Depressed onion prices in
Tahir Ali Khan
July 4, 2011: THE onion farmers in Swat are not getting
reasonable returns for their crop due to absence of a modern
market system in the province. Despite a bumper onion crop
this year, they have not fully benefited from the harvest.
Farmers say regulated markets, local onion purchase centres,
improved transportation of the produce to other provinces
and export facilitation centres are needed to help them get
fair price for their crop.
Swat onions are liked for their big size, appetising taste
and better quality, but farmers say the middlemen and
commission agents are taking bulk of the profit.
Lower prices have compelled farmers to delay their harvest
and sales in the hope of better return. While a few of them
can afford to keep their harvest in self-owned or rented
godowns, most dump onion in their fields in the open.

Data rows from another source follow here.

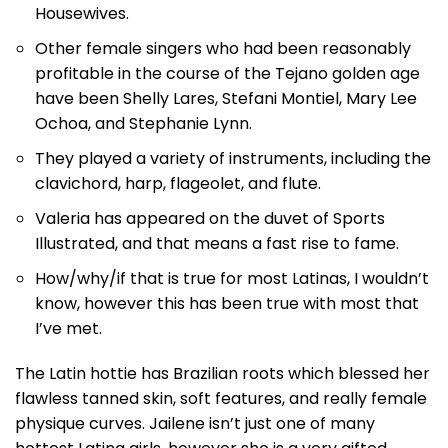
Housewives.
Other female singers who had been reasonably
profitable in the course of the Tejano golden age
have been Shelly Lares, Stefani Montiel, Mary Lee
Ochoa, and Stephanie Lynn.
They played a variety of instruments, including the
clavichord, harp, flageolet, and flute.
Valeria has appeared on the duvet of Sports
Illustrated, and that means a fast rise to fame.
How/why/if that is true for most Latinas, I wouldn’t
know, however this has been true with most that
I’ve met.
The Latin hottie has Brazilian roots which blessed her
flawless tanned skin, soft features, and really female
physique curves. Jailene isn’t just one of many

In Swat and Dir, one can see a lot of these onion-dumps in
fields, hujras and in front of houses. A hailstorm or rain
and humidity could damage the harvested crop.
“The commission agents in Gujranwala promise us good returns
and say a bag fetches Rs900-1100. But when we reach there,
we find the price at Rs600 per bag. A truckload of 200 bags
of onion can fetch up to Rs120,000 while our total expenses
on the same quantity of onion comes to around Rs150,000,”

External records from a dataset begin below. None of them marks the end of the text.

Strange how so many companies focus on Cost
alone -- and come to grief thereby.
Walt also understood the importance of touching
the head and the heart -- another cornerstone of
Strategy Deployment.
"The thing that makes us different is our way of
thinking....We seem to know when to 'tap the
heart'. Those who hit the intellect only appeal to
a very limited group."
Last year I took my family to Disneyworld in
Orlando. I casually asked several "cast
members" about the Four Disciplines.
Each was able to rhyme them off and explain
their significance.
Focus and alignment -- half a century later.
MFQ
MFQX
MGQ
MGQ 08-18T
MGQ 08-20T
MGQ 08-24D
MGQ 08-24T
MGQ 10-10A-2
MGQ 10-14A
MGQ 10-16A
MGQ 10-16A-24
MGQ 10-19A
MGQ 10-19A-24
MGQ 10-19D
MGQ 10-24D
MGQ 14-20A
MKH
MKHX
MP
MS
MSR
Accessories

says Daud Khan, a farmer near Mingora in lower Swat.
The onion price, he says, is not sufficient even to cover
his expenses on cultivation, farm-rent and transportation
etc. “I have taken land on lease for Rs0.3 million per annum
from a local landlord, and spent another Rs0.11mn on labour
inputs on the crop. An amount of Rs50,000 per trip have been
spent on transportation and other expenses. I will have to
make at least six trips so the total amount in this head
alone comes to around Rs0.3 million. My total onion
to around 1,200 bags each weighing 90kg. It means I will
earn not more than Rs0.72 million at the present market
price. This is exactly what I have spent on the crop. There
is no profit for me despite toiling for months. How can I
sell my crop at this
rate,” he said.
“The problem is that we
cannot delay our harvesting and deals for long as the field
and truck are to be emptied for new crops and to avoid
inflated trucks fares which increases if offloading is
delayed. Then there is the problem of security and rent in
the market. Rains also are a constant threat as the
commodity lies in the open which could be destroyed by
ground moisture or
insects. So the farmers have to sell their produce
willy-nilly at lower rates,” he adds.
“Isn’t it unjust that the farmers are being paid only Rs6
per kg while the commodity is being sold at not less than
Rs30-40kg in the market? Shouldn’t the government stop this
injustice by commission agents and ensure a better price for
farmers,” adds Khan.
“The government says it will create linkage between market
and Swat farmers but has failed to ensure fair price for our
produce. Agriculture in the region has been badly affected
first by militancy and then by flash-floods but local
farmers are yet to be given proper support,” he complains.
The provincial horticulture policy 2009 recommends setting
up of agriculture producers’ markets and market information
systems at district level.
Local farmers are compelled to take their onion to Punjab to
get better prices. The problem can be solved by establishing
regulated local markets and opening onion purchase centres
in different parts of upper and lower Swat and Dir in the
public, private sector or through public-private
Transportation of onion could be facilitated by arranging
special goods-train from Dargai in Malakand where existing
railway lines mostly lie unused.
Onion farmers would benefit if some waterproof packaging is
introduced to minimise crop losses and facilitate export.
Swat accounts for 3/4th of the onion harvest of the
province. Malakand division, especially Swat and Dir,
produced about 108,000 tons of onion in 2006.